And So It Begins

Jed Rembold

January 15, 2025

Announcements

  • Welcome to DATA 503: Fundamentals of Data Engineering!
  • Things to do / be aware of:
    • Access the course webpage here
      • Also linked to from Canvas page
    • Read over the full syllabus
    • Procure the book if you haven’t already
    • Join the class Discord channel, to facilitate remote questions, answers, and general communication
      • Invite link in announcement on Canvas
    • Homework will be channeled through GitHub Classroom, so you’ll need to get a GitHub account if you don’t already have one
  • First homework assignment is up!

Who Am I?

Name:
Jed Rembold
Background:
PhD in Physics with specialization in Astrophysics
  • Astronomy is essentially a data science field these days
  • Have been teaching CS/DS now for past 5 years
Office:
Ford 214
Hours:
MW 2:00-4:00, TTh 3:00-4:30, or anytime online or by appointment!
Email:
jjrembold@willamette.edu

Syllabus Stuff

Grade Breakdown

  • The grade breakdown in the class is fairly straightforward
Category Weight
Homework 55%
Project 30%
Midterm Video 15%

Homework

  • Homework due the night before class at midnight
  • Will be submitted through GitHub Classroom
  • Problems will commonly require a mix of written and coded pieces:
    • Both will have either template files that you can add to and re-upload, or clear instructions as to what filename you should save your code or resulting data as.
  • 72 cumulative, unpenalized hours allotted over the semester for late submissions
    • Late work past that point will drop by 20% credit each day
    • Talk to me if something major comes up, and we can make a plan

Project

  • I continue to grow the project in this course, and that trend will continue this semester
  • Plan to incorporate:
    • Data acquisition
    • Data pipelines (ETL)
    • Database modeling
    • Data Serving
  • Projects are linked to partners, though certain parts will be more or less independent
  • At the end of the semester, you and your partner will take the culmination of your efforts and then make a presentation on it

Midterm Video

  • I have done away with exams in this course
    • Oral exams were most effective and great practice for technical interviews, but I can’t do them with 45 students
  • Instead you will prepare a midterm video
    • There will be a list of skills and techniques to showcase
    • You choose a data set that will allow you to demonstrate those skills, and then prepare a video showcasing those skills and explaining what you are doing
    • Videos should be 10-15 minutes.
    • Happens in lieu of homework, so you have a week to work on it. Can practice as much as you want, split it across multiple takes, etc.

Expectations

  • Most of you will not end up being data engineers
  • Trying to teach you “enough to be dangerous”
    • If you end up in a data scientist position, you will almost assuredly need to interface and work with your engineer
    • If you end up in charge of data at a smaller enterprise, your responsibilities may well entail both the work of a data scientist and the work of a data engineer
    • It is always useful in the modern era to understand how to store information

What even is Data Engineering?

Varied opinions!

Data engineering is a set of operations aimed at creating interfaces and mechanisms for the flow and access of information. It takes dedicated specialists—data engineers— to maintain data so that it remains available and usable by others. In short, data engineers set up and operate the organization’s data infrastructure, preparing it for further analysis by data analysts and scientists

“Data Engineering and Its Main Concepts” by AlexSoft

The first type of data engineering is SQL-focused. The work and primary storage of the data is in relational databases. All of the data processing is done with SQL or a SQL-based language. Sometimes, this data processing is done with an ETL tool. The second type of data engineering is Big Data–focused. The work and primary storage of the data is in Big Data technologies like Hadoop, Cassandra, and HBase. All of the data processing is done in Big Data frameworks like MapReduce, Spark, and Flink. While SQL is used, the primary processing is done with programming languages like Java, Scala, and Python.

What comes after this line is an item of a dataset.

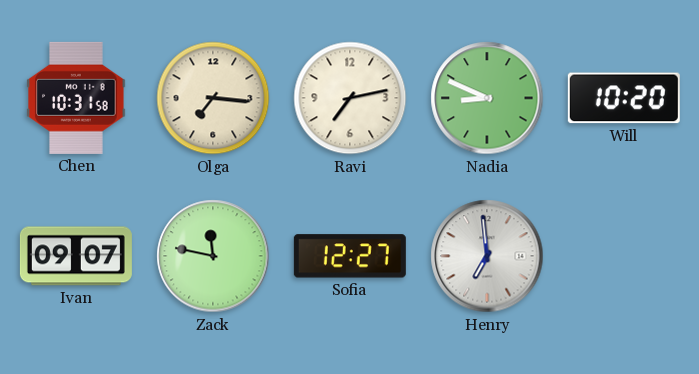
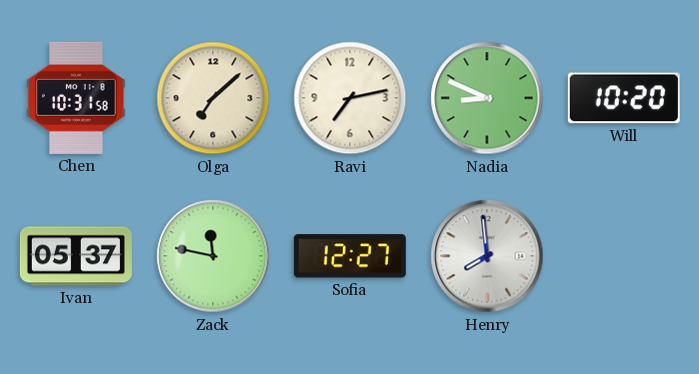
Olga: 7:16 -> 7:08
Ivan: 09:07 -> 05:37
Henry: 6:59 -> 7:59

“The Two Types of Data Engineering” Jesse Anderson

In relation to previously existing roles, the data engineering field could be thought of as a superset of business intelligence and data warehousing that brings more elements from software engineering. This discipline also integrates specialization around the operation of so-called “big data” distributed systems, along with concepts around the extended Hadoop ecosystem, stream processing, and in computation at scale.

“The Rise of the Data Engineer” Maxime Beauchemin

Data engineering is all about the movement, manipulation, and management of data.

“What is Data Engineering?” Lewis Gavin

Data engineering is the development, implementation, and maintenance of systems and processes that take in raw data and produce high-quality, consistent information that supports downstream use cases, such as analysis and machine learning.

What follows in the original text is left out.